-- TASK TO CARRY OUT --
Which lines of the entries contain the string "нервов"? Copy each of them.

(DATA PROVIDED begins)

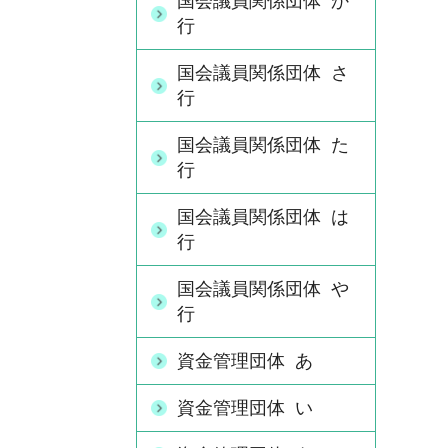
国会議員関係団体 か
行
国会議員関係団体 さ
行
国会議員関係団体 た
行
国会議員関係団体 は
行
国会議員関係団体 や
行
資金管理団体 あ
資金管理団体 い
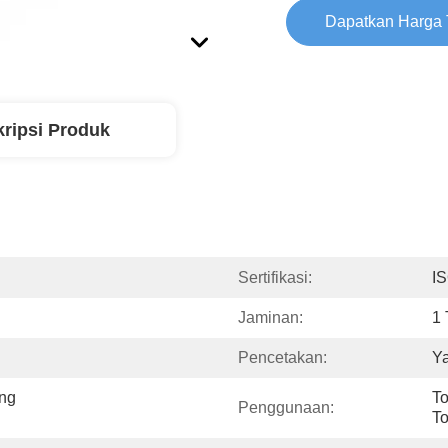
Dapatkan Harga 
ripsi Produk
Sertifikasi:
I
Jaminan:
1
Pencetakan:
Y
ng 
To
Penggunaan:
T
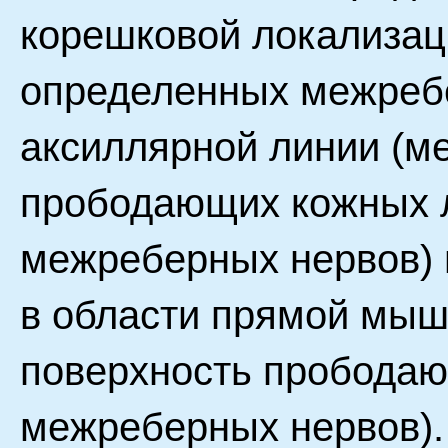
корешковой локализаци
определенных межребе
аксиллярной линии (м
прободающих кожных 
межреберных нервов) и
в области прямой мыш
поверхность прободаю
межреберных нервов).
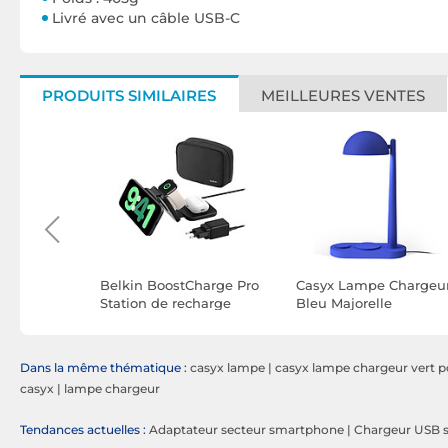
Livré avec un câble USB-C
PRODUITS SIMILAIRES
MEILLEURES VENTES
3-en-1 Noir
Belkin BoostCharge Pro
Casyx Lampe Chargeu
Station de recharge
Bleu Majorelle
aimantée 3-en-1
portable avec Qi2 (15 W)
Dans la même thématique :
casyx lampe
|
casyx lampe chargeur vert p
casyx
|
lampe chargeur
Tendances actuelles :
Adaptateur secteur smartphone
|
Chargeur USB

(DATA PROVIDED ends)
(DATA PROVIDED begins)

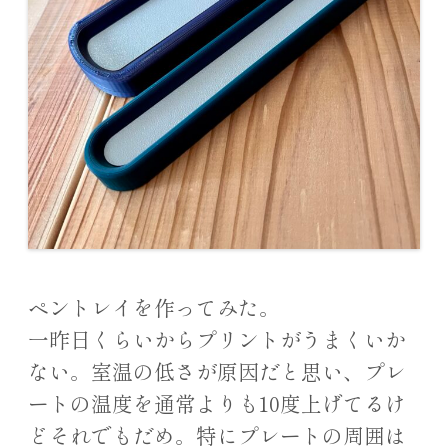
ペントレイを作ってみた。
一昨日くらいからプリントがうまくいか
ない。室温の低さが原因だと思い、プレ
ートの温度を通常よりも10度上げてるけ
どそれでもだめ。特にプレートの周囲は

(DATA PROVIDED ends)

-- RESPONSE --
межреберных нервов) и
межреберных нервов).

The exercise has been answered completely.